“Setia menjadi imam sampai akhir!” tegas Mgr. Yohanes Harun Yuwono, Ketua Regio Sumatera dalam Kegiatan OGF Imam Diosesan Balita Regio Sumatera di Palembang. Mewakili Para Uskup Regio Sumatera, Mgr. Harun mengajak para imam untuk menimba inspirasi dari Yesus, Imam Agung berdasarkan Kitab Ibrani.

Yesus, Imam Agung Teladan Kesetiaan
Dalam pemaparan materinya di Gereja St. Stefanus Palembang (27/2), beliau menegaskan bahwa Kitab Ibrani dibagi menjadi 5 bagian dengan tema yang berbeda-beda. Pertama, 1;1-2:18 menjelaskan Kristus dalam hubungannya dengan Allah pada manusia. Kedua, 3:1-5:10 mengenai Kristus imam besar yang menampakkan belas kasih Allah pada manusia. Ketiga, 5:11-10:39 tentang imamat Kristus sama sekali baru dibandingkan imamat Perjanjian Lama. Keempat, 11:1-12:13 berisi ajakan-ajakan bersatu dengan Sang Imam.
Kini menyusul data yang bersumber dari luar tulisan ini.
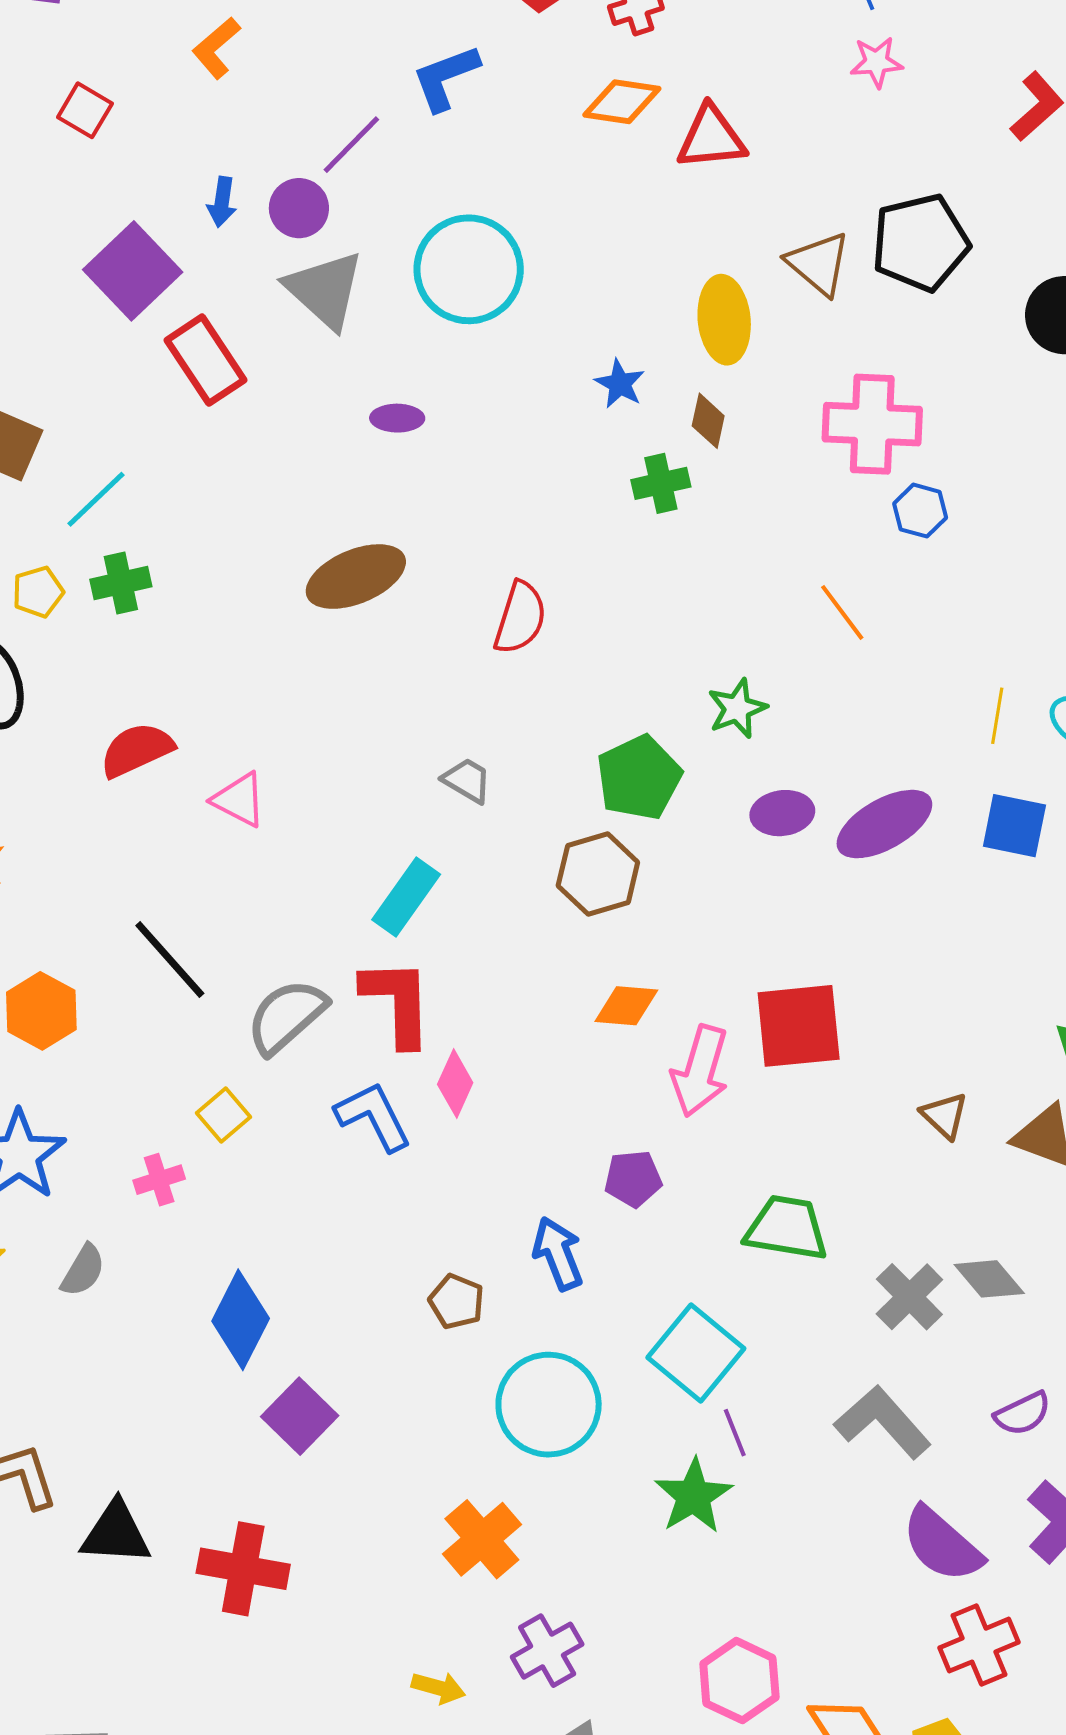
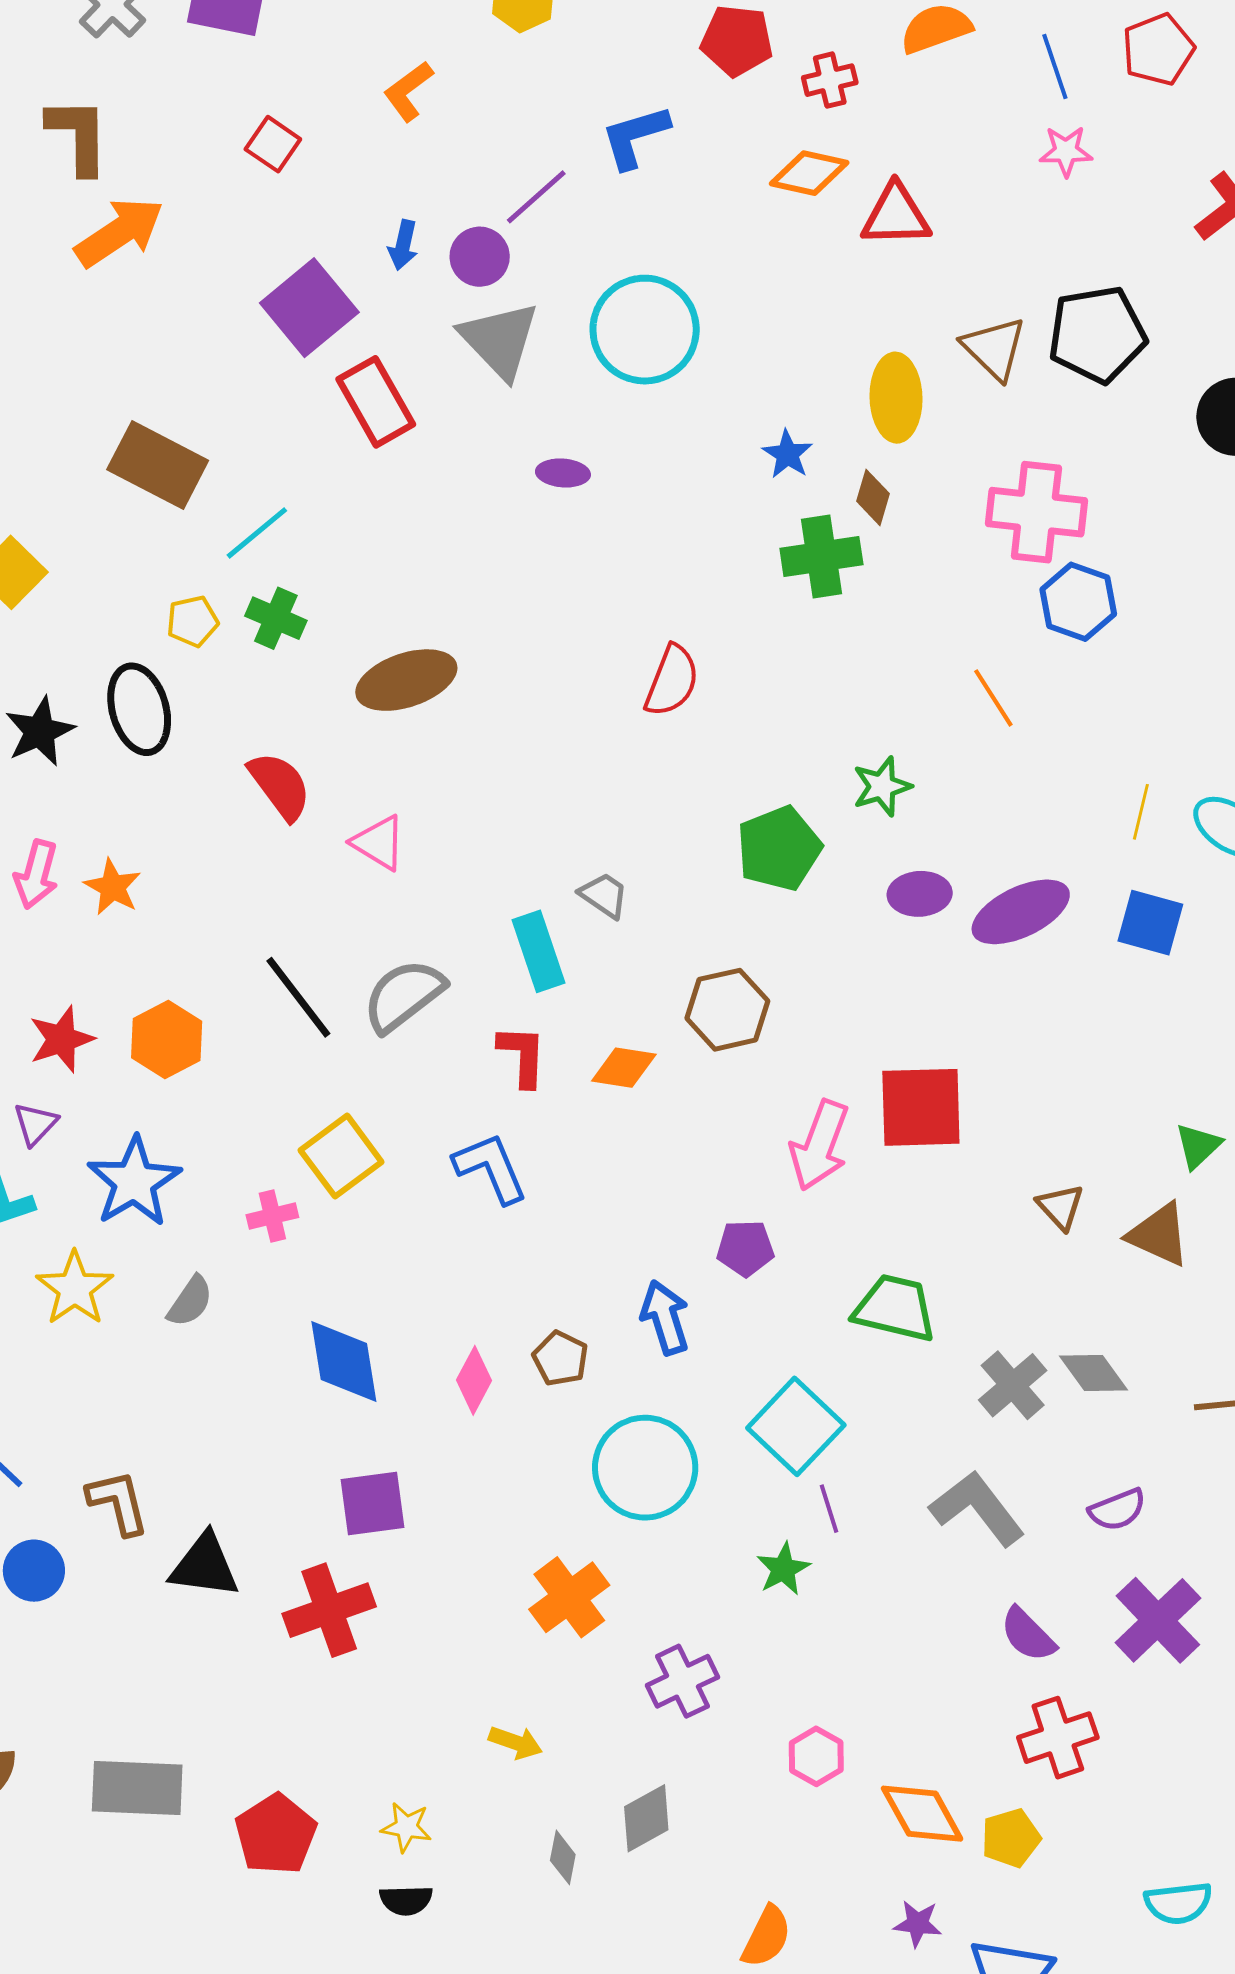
green cross: (661, 483) -> (821, 556), size x1.4
blue hexagon: (920, 511) -> (1078, 602), size x1.4
brown ellipse: (356, 577) -> (406, 680), moved
green cross: (121, 583) -> (276, 618), turned 32
red semicircle: (137, 750) -> (280, 786), turned 74
gray trapezoid: (467, 780) -> (604, 895), moved
brown hexagon: (598, 874) -> (727, 1010), moved
cyan rectangle: (406, 897) -> (539, 951), turned -58
red L-shape: (397, 1002) -> (522, 1056), size x0.7
orange diamond: (626, 1006) -> (624, 1068), moved
gray semicircle: (286, 1016) -> (404, 995), moved
pink diamond: (455, 1084) -> (474, 1380), moved
yellow square: (223, 1115) -> (341, 1156), size x1.5
blue diamond: (241, 1320) -> (344, 1362), turned -40
purple square: (300, 1416) -> (372, 1503), moved, turned 34
green star: (693, 1496) -> (783, 1569), size x0.7
purple semicircle: (942, 1544) -> (1028, 1635), size x0.7
red cross: (243, 1569) -> (329, 1610), turned -34
purple cross: (547, 1651) -> (682, 1681), moved
pink hexagon: (739, 1681) -> (816, 1756), size x0.7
Kelima, 12:14-13:18 berisi ajakan-ajakan untuk hidup lurus, mengejar kekudusan dengan banyak berdoa, membangun persaudaraan dengan semua orang, menyayangi orang lemah, hidup jujur dan benar, jangan menjadi hamba uang, hormat terhadap perkawinan, hormat dan taat pada pemimpin. Pola susunan surat tersebut penting, yakni pola pengajaran yang menempatkan Kristus sebagai pengantara. Dia adalah Putra Allah dan saudara bagi manusia, pengantaraan-Nya efektif bagi kehidupan manusia, umat tidak boleh goyah dalam iman.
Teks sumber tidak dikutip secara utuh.